Key Publications

 
 
Human stem cell-derived enteroid.

Human stem cell-derived enteroid.

Enterovirus infections of barrier cells.

The human gastrointestinal (GI) tract is a complex organ, with an epithelial surface that must provide a protective and immunological barrier in a complex and diverse microbial environment. Enteroviruses are leading causes of human infections worldwide, particularly in infants and children, and infect primarily via the fecal-oral route. These viruses, which include poliovirus, coxsackieviruses, echoviruses, enterovirus D68 (EV-D68), and enterovirus 71 (EV71), are small, single-stranded RNA viruses belonging to the Picornaviridae family.

The events that surround enterovirus infections of the human GI epithelium remain poorly understood. Our laboratory is interested in developing models to better define the mechanisms associated with enterovirus infections in the GI tract. We are also interested in identifying the host factors and pathways that facilitate enterovirus entry, replication, and spread from the GI epithelium.

 
Human mid-gestation placental chorionic villi.
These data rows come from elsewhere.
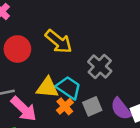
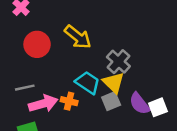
yellow triangle: (47, 88) -> (114, 83), moved, turned 40
orange cross: (65, 106) -> (69, 101), moved, turned -35
pink arrow: (24, 109) -> (43, 104), turned -60

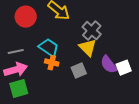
cyan trapezoid: (88, 83) -> (49, 48), moved
gray square: (111, 101) -> (79, 71), moved
pink arrow: (43, 104) -> (16, 70), moved

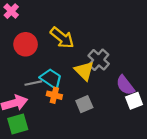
yellow triangle: (88, 48) -> (84, 71), moved
gray line: (16, 52) -> (33, 83), moved
purple semicircle: (109, 65) -> (125, 85), moved

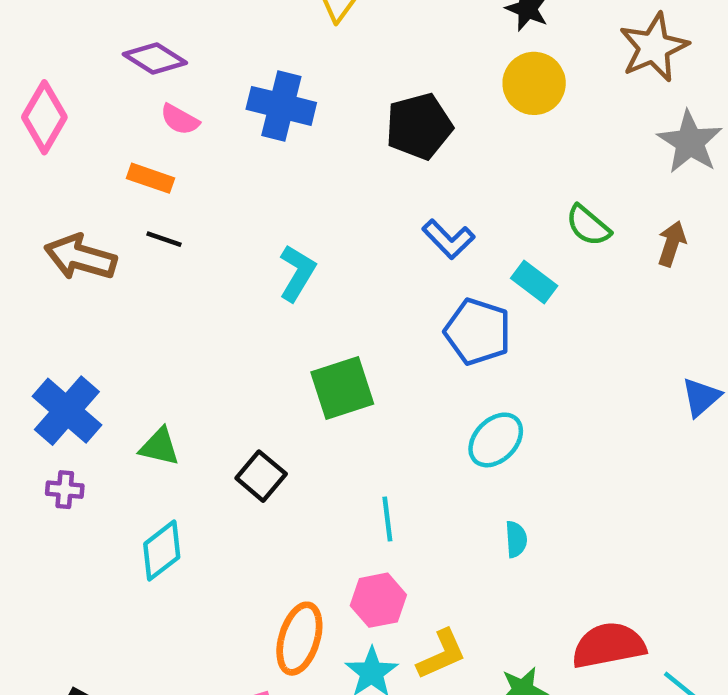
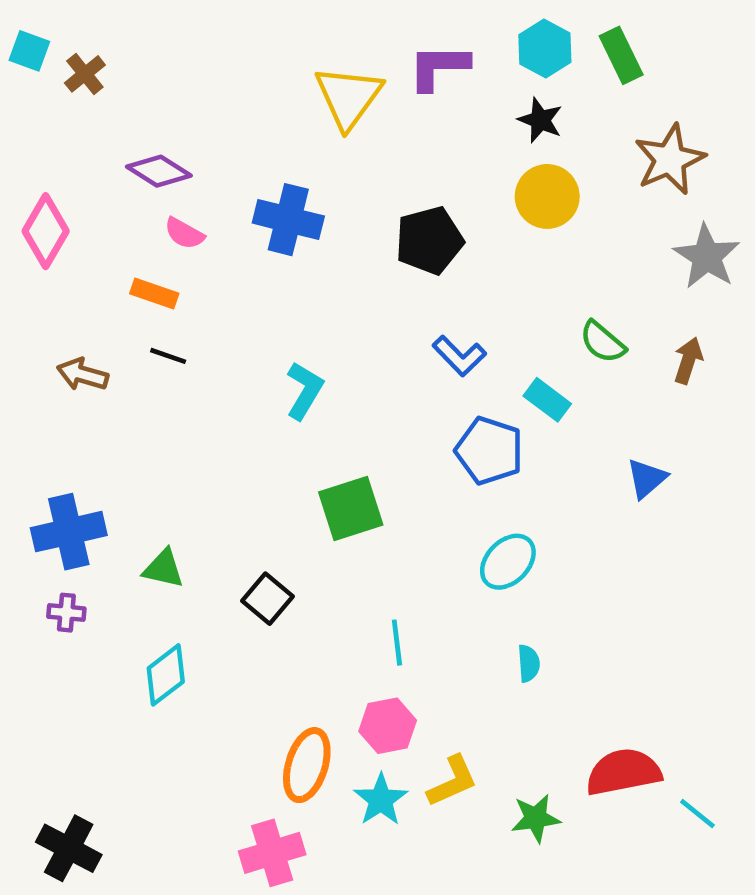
brown arrow: (80, 257) -> (83, 374), size x0.7
blue triangle: (701, 397) -> (647, 478), moved
blue cross: (67, 411) -> (69, 532), turned 36

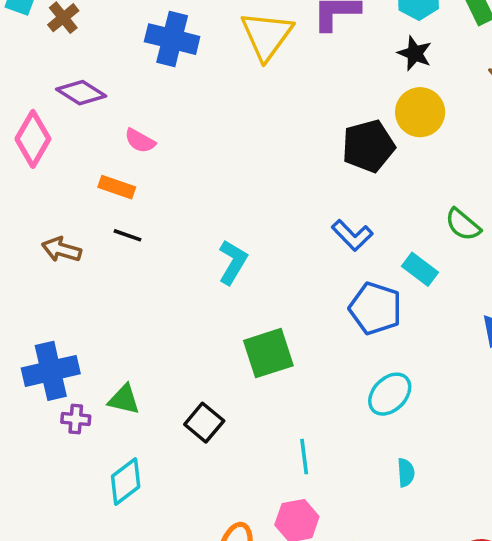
purple diamond: (159, 171) -> (81, 93), moved
blue cross: (288, 220) -> (172, 39), moved
black pentagon: (429, 240) -> (368, 146), moved
purple cross: (66, 613) -> (76, 419), moved

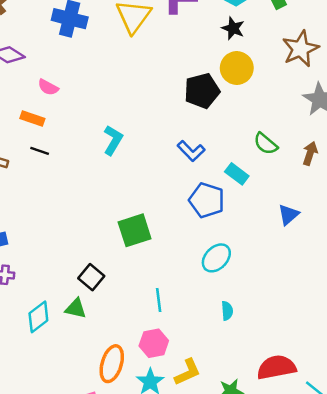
cyan L-shape: (233, 262) -> (113, 140), moved
green triangle: (124, 399) -> (76, 308), moved

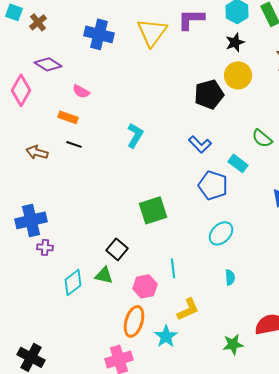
black star: (233, 28) -> (235, 42), turned 30
pink hexagon: (154, 343) -> (145, 286), moved
yellow L-shape: (187, 372) -> (188, 309), moved

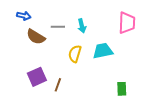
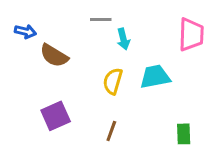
blue arrow: (24, 16) -> (25, 32), moved
gray line: (58, 27) -> (101, 19), moved
brown line: (58, 85) -> (111, 131), moved

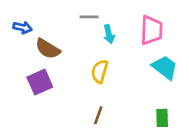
pink trapezoid: (191, 35) -> (151, 30), moved
cyan trapezoid: (155, 77) -> (165, 67), moved, turned 48
purple square: (56, 116) -> (40, 82), moved

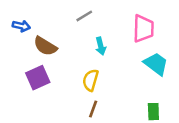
gray line: (89, 17) -> (84, 16), turned -30
cyan arrow: (109, 34) -> (101, 46), moved
yellow semicircle: (100, 71) -> (91, 80), moved

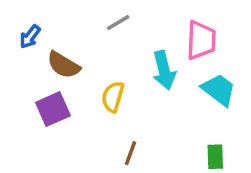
blue arrow: (21, 26) -> (30, 37), turned 114
cyan arrow: (101, 46) -> (164, 70), moved, size x1.5
yellow semicircle: (91, 80) -> (113, 97), moved

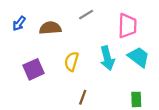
gray line: (118, 23) -> (86, 15), moved
brown semicircle: (63, 65) -> (50, 28), moved, turned 145
cyan arrow: (164, 70) -> (107, 58), moved

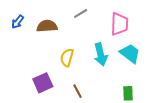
purple square: (34, 69) -> (43, 83), moved
brown line: (83, 97) -> (77, 91), turned -48

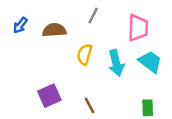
gray line: (81, 13) -> (93, 16), turned -32
yellow semicircle: (67, 58) -> (85, 54), moved

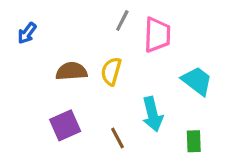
pink trapezoid: (138, 28) -> (157, 35), moved
brown semicircle: (54, 30) -> (71, 71), moved
cyan arrow: (116, 63) -> (152, 114), moved

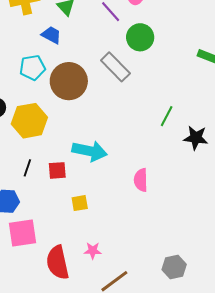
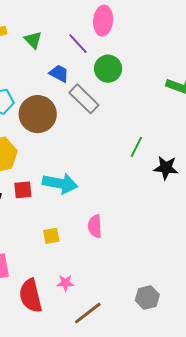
blue trapezoid: (51, 35) -> (59, 73), moved
red square: (57, 170) -> (23, 190), moved
pink semicircle: (141, 180) -> (95, 226), moved

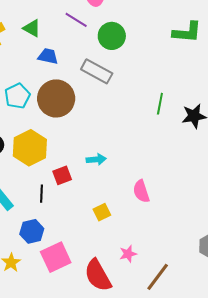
blue trapezoid: (59, 73) -> (48, 56), moved
cyan arrow: (60, 183) -> (96, 159), size x0.6

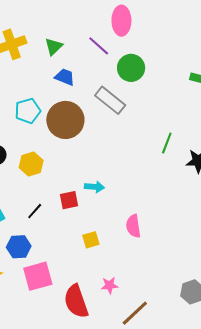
green triangle: (32, 28) -> (54, 47), turned 36
yellow hexagon: (30, 148) -> (31, 164), size x0.7
red square: (62, 175) -> (69, 200), moved
black line: (42, 194) -> (35, 211), turned 30

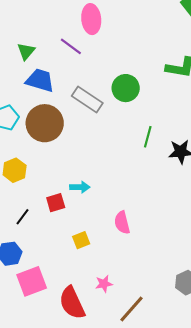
green circle: (131, 68) -> (126, 88), moved
blue trapezoid: (65, 77) -> (40, 80), size x1.4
Human mid-gestation placental chorionic villi.

Antimicrobial signaling at the maternal-fetal interface

The placenta is unlike any other human organ. Given its essential role in protecting the fetus, the placenta must function as a barrier and conduit between the maternal and fetal environments and serve as an active immunological tissue that responds to microbes present in the maternal circulation. Our research program asks two central questions:

  1. What are the mechanisms by which the placenta restricts the vertical transmission of microorganisms?

  2. How do microorganisms associated with congenital disease breach the placental barrier?

Our studies have established a new and important paradigm – that in addition to its role as a physical barrier, the placenta is a dynamic and highly reactive chemical barrier that uses multiple classes of molecules, including type III interferons and microRNAs, to protect the fetus and maternal host from viral infections. However, our investigations continue to probe important questions to learn if there are differences in the mechanisms employed by the placenta to restrict microbial access at different stages of gestation and to understand what mechanisms are used by the placenta to defend against non-viral pathogens. Further, we hope to define the influence of the systemic maternal immune response on placental antimicrobial defenses.   

 
Dengue virus infection in human blood brain barrier microvascular endothelial cells.

Dengue virus infection in human blood brain barrier microvascular endothelial cells.

Cell biology of RNA virus replication.

RNA viruses usurp a variety of host cell pathways to facilitate their replication. One of the key missions of the Coyne Lab is identifying the pathways targeted by RNA viruses (including enteroviruses and flaviviruses) to promote their replication and spread.

An obligate step in the life cycle of positive sense RNA viruses is the formation of membrane-enriched organelles, termed replication organelles, that provide the structural support for viral replication. Multiple mechanisms have been proposed for the generation of these membranes, including manipulation of the host autophagic pathway, a process that removes damaged organelles via the formation of double membrane bound vesicles. Current studies in the laboratory are focused on the identification and characterization of novel regulators of host cell authophagy and on the identification of mechanisms employed by RNA viruses to specifically modulate the host autophagic pathway.